House debates

Tuesday, 23 August 2011

Bills

Cybercrime Legislation Amendment Bill 2011; Second Reading

9:13 pm

Photo of Luke SimpkinsLuke Simpkins (Cowan, Liberal Party) Share this | Hansard source

I welcome the opportunity to speak tonight on the Cybercrime Legislation Amendment Bill 2011. All members of this place would be aware—or at least their staff would be aware—that in recent weeks we have received a great number of emails. These emails have come from our constituents and from around the country. They have been sent to us for the purpose of trying to persuade us on a number of issues: live animal export trade, same sex marriage or even the carbon tax. These are things that of great concern to Australians and we should never believe that we can dismiss these matters out of hand.

I always say to my staff, if it is important enough for someone to contact our office it is important enough for us to do something about it.
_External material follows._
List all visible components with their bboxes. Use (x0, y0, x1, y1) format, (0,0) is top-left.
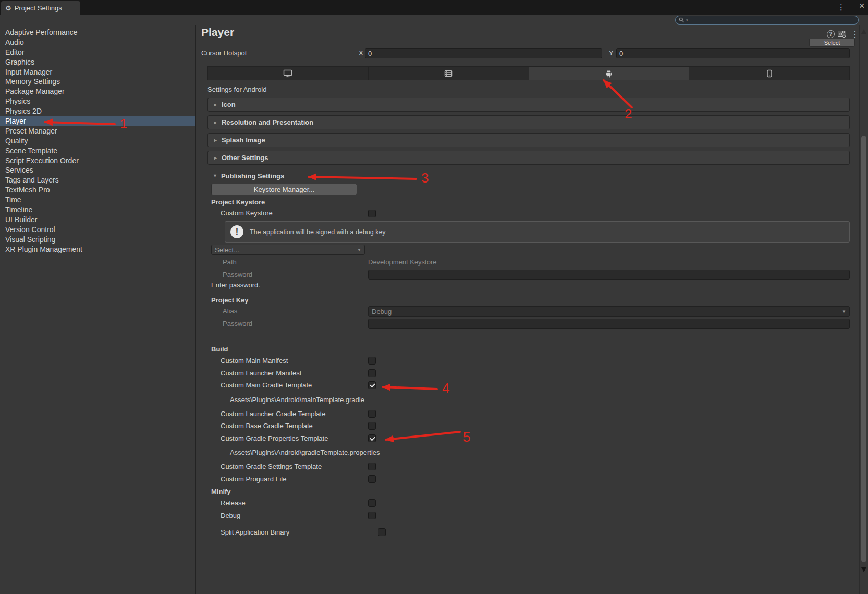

I would probably hesitate to say that that applies to people within my electorate but I guess I cannot help everyone around the country. It really does say something that in the modern age it is very easy to communicate. It is very easy to reach out across cyberspace and make contact with somebody out there. People can do that not only in the case of their particular cause but also in the case where they are up to no good or they may be committing a crime. A person used to be required to put pen to paper or get the old typewriter out and find a stamp then whack it in the letterbox, but in the modern age that is not the case any more. This has opened up a wide variety of criminal options that colleagues have mentioned during the debate.

As I said, in the same manner that we have been the destination for several email campaigns in recent weeks, Australians have for many years been the target of persons offering dodgy deals and rip-offs via email. It is a very cheap means of delivery. With the right computer programs, millions of emails can be sent out as bait just waiting for someone to respond. Those of us who check our Parliament House email accounts will find great offers from those overseas trying to transfer money out of the country, offering us a percentage of millions of US dollars that they have access to. That is the reality, but as always the snake oil salesmen of the modern era offer a deal that is just too good to be true. Sadly, in spite of receiving an unsolicited offer from a person they do not know offering money that does not belong to them or to the originator of the email, many people are drawn in by this and taken in by the deception. It is pretty much an everyday event in Australia. I note that in the 2007-08 financial year, as colleagues have said tonight, the ACCC received 12,000 online scam complaints. Whilst we may distribute from our office the little black book of scams, unfortunately there will still be Australians that will be taken advantage of or might be deceived by these sorts of criminal activities.

This is just one part of cybercrime and in many ways it is the low end, the unsophisticated end. Although it is a significant acknowledged problem around the world, we know that the only multilateral international treaty on cybercrime is the Council of Europe Convention on Cybercrime. It is in relation to the convention that we are having this debate about this bill which provides for the necessary amendments to Australian laws to facilitate our entry to that convention on cybercrime. As has been said before, this convention is also known as the Budapest Convention.

The main results of this bill being passed will be the imposed requirements on carriers and carriage service providers to preserve data for specific persons when they have been requested to do so by domestic agencies or by the AFP, the Australian Federal Police, on behalf of foreign countries. The Budapest Convention is all about crimes committed either against or via networks and it is focussed particularly on online fraud, unauthorised access, use or modification of data stored on computers and the particularly insidious child pornography crimes. In many ways the convention is about establishing a common criminal policy and taking away the opportunities for criminals to have an easy path for their criminality which they can base in any country. The convention does so by having countries adopt consistent laws and ensuring the best opportunities for fostering international cooperation.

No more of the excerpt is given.